**TASK PROMPT**
Every line below that has the string "manera" needs to be copied.

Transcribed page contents
----
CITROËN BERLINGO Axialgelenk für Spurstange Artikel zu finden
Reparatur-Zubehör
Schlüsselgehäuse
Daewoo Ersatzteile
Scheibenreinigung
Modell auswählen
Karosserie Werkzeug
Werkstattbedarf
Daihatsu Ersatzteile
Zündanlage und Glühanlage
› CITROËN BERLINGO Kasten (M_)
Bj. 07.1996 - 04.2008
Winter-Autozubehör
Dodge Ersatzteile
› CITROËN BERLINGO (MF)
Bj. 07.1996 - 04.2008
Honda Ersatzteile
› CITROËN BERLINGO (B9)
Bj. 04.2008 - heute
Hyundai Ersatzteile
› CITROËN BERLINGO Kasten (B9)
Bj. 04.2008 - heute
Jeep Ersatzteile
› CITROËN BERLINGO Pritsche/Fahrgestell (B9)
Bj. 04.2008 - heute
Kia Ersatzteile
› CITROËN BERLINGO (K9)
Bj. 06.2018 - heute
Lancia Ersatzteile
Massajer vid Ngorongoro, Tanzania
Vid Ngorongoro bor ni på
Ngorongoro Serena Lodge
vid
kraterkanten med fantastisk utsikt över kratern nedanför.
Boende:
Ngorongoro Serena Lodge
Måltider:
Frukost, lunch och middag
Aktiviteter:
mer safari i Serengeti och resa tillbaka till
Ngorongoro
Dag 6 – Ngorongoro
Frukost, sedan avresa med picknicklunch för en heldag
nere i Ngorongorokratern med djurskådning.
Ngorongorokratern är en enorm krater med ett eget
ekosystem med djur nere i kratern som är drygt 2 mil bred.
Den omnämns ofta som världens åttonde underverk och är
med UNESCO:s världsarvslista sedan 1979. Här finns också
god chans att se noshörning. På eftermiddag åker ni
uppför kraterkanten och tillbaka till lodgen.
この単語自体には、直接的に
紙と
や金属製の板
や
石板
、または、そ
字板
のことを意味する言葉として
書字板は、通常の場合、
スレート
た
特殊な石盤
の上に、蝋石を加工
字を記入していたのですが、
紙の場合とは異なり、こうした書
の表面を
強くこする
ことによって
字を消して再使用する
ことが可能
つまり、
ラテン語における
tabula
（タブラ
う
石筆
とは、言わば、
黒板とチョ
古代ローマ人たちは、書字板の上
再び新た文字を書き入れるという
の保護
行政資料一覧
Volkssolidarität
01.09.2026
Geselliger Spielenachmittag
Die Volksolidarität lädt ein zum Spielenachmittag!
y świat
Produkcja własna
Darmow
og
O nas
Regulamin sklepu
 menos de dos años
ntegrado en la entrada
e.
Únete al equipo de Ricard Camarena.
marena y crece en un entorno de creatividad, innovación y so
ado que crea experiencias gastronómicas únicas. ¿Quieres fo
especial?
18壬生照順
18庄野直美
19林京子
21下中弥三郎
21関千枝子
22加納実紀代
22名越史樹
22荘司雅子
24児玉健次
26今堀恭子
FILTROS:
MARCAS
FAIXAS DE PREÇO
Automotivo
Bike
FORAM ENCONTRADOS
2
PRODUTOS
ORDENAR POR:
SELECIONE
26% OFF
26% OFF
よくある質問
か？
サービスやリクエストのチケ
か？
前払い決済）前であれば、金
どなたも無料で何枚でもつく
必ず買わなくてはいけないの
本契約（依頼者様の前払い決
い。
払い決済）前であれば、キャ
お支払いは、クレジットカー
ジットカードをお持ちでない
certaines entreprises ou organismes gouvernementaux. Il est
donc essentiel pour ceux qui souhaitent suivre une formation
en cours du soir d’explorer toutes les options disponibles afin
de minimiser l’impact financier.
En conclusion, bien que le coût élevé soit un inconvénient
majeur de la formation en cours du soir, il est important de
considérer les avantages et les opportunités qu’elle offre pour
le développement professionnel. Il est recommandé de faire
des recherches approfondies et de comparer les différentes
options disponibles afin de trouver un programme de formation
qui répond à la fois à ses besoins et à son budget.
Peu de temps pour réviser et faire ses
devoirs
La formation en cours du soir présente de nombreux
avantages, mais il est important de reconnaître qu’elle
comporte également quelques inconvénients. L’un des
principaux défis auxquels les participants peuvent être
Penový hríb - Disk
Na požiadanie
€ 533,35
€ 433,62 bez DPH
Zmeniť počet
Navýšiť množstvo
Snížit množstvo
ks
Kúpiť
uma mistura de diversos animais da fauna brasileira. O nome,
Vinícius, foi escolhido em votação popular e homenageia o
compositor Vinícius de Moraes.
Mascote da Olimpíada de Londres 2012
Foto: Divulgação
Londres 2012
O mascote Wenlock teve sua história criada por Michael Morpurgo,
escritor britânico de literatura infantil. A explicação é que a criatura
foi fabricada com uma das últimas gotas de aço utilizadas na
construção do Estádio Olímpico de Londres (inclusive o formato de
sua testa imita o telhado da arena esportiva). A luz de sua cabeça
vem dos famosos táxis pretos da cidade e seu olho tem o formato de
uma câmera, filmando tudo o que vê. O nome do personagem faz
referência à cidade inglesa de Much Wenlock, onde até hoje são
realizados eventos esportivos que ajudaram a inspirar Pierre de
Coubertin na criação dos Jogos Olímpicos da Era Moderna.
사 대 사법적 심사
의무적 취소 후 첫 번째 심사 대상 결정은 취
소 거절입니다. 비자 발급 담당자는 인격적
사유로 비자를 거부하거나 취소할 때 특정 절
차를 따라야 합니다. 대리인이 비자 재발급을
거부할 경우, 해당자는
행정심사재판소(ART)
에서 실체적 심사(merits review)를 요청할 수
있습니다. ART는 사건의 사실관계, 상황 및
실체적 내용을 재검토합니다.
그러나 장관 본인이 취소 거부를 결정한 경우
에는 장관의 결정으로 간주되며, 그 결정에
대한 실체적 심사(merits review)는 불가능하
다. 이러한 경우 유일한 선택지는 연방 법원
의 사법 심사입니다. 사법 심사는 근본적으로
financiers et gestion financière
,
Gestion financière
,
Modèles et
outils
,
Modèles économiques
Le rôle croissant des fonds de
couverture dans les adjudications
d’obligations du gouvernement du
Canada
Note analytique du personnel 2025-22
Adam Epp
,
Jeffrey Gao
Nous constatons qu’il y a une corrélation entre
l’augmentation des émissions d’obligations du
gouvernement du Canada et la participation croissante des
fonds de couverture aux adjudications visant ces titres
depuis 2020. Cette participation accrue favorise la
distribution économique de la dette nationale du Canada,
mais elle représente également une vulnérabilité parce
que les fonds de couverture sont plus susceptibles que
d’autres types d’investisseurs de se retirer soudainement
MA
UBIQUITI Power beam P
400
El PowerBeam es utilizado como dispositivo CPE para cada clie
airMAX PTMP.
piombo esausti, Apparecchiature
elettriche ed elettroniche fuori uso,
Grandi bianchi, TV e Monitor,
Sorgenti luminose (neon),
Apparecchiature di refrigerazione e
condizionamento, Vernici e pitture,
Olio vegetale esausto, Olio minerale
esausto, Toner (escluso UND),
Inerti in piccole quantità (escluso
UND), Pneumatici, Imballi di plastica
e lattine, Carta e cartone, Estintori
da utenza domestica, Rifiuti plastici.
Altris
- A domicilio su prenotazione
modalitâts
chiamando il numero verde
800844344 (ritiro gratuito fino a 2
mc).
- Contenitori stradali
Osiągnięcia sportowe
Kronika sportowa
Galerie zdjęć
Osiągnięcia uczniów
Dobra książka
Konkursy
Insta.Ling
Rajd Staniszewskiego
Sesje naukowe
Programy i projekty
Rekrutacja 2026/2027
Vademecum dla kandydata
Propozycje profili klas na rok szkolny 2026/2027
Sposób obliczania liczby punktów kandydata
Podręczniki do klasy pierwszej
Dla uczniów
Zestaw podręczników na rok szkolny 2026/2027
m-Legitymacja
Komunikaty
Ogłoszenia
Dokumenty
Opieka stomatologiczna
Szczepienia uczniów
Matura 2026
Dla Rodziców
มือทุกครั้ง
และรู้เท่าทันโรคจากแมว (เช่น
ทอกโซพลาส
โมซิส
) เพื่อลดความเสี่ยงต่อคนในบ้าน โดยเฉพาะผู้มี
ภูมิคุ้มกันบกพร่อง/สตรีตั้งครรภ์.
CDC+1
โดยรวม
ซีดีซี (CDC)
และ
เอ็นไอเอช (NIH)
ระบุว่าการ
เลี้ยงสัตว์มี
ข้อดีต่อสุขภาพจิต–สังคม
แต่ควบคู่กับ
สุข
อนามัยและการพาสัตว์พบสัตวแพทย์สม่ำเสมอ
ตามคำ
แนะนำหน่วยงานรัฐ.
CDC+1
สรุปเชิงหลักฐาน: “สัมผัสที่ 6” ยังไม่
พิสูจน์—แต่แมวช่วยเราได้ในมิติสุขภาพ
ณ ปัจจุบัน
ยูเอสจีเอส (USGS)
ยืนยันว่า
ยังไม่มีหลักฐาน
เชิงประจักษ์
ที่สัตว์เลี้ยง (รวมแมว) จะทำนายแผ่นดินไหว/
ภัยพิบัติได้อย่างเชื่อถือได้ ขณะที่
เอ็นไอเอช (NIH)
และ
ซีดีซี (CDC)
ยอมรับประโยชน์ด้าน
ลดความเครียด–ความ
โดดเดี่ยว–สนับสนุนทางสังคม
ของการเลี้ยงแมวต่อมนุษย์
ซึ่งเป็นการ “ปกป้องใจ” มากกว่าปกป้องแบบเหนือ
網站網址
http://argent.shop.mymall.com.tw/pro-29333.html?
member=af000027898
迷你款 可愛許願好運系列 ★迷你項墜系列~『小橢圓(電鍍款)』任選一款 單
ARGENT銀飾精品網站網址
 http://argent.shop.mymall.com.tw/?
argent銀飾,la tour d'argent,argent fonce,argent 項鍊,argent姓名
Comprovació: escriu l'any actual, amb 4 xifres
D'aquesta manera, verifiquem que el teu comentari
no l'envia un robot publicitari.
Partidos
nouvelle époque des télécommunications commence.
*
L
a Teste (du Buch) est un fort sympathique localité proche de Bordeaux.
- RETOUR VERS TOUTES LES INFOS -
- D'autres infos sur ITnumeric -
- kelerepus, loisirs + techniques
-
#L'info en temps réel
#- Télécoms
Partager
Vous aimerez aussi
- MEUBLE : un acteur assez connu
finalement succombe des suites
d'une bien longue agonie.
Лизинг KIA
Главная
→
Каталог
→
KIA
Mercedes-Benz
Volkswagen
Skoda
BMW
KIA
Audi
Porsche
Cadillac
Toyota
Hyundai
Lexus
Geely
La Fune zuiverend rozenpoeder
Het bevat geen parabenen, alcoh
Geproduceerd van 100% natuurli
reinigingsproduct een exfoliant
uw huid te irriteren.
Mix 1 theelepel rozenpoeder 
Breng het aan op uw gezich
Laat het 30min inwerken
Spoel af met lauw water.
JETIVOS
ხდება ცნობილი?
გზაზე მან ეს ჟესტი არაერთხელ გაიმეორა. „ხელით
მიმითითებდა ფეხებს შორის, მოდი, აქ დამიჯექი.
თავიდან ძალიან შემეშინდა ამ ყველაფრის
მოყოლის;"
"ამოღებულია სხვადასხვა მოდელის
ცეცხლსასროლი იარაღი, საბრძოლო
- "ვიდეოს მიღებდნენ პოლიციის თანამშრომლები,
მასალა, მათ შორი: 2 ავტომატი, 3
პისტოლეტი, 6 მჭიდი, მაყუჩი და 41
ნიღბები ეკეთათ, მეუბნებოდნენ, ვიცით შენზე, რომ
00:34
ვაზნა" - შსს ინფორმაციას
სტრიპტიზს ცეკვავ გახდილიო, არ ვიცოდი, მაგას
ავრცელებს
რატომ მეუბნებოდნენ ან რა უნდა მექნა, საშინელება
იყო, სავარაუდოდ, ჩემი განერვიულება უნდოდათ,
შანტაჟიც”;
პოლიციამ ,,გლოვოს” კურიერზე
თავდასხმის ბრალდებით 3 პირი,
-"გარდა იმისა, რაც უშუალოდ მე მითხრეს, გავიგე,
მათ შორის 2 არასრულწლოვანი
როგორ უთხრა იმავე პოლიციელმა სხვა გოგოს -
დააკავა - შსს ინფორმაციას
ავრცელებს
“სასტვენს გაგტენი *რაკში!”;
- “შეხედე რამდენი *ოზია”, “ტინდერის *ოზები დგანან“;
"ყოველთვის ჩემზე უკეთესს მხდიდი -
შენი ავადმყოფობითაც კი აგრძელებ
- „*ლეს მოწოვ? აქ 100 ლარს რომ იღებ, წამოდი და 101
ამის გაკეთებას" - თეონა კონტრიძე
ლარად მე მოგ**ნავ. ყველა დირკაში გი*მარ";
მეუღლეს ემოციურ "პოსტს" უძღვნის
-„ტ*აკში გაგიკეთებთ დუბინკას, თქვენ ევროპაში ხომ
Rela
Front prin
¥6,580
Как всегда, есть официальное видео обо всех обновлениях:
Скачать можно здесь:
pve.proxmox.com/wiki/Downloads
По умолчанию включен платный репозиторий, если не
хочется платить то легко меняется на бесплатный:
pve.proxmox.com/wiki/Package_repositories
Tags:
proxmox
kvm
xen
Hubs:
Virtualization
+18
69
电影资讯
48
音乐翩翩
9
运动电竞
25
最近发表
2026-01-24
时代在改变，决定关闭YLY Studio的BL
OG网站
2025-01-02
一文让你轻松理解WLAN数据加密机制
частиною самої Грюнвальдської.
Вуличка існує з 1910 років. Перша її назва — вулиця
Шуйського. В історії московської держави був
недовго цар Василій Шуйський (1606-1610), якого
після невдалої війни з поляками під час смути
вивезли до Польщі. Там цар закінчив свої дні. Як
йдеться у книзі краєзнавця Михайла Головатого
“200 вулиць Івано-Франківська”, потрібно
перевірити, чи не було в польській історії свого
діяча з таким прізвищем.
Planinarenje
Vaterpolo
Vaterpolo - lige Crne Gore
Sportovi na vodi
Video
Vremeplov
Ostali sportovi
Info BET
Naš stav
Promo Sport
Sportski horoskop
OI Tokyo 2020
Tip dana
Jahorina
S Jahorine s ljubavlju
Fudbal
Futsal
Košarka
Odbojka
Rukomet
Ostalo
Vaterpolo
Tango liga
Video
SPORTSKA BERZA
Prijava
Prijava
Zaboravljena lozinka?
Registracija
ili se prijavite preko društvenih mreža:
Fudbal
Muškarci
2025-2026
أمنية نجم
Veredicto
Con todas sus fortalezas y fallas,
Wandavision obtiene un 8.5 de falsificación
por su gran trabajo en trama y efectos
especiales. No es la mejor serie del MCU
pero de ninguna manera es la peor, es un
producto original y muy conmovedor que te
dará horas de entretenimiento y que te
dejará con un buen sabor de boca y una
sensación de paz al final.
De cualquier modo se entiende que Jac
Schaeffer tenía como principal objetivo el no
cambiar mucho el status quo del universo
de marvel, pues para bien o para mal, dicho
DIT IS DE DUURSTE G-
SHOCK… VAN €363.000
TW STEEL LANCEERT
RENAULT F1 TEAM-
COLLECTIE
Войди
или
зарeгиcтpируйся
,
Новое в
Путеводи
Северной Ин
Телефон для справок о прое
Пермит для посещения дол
----
**TASK RESULT**
D'aquesta manera, verifiquem que el teu comentari
pero de ninguna manera es la peor, es un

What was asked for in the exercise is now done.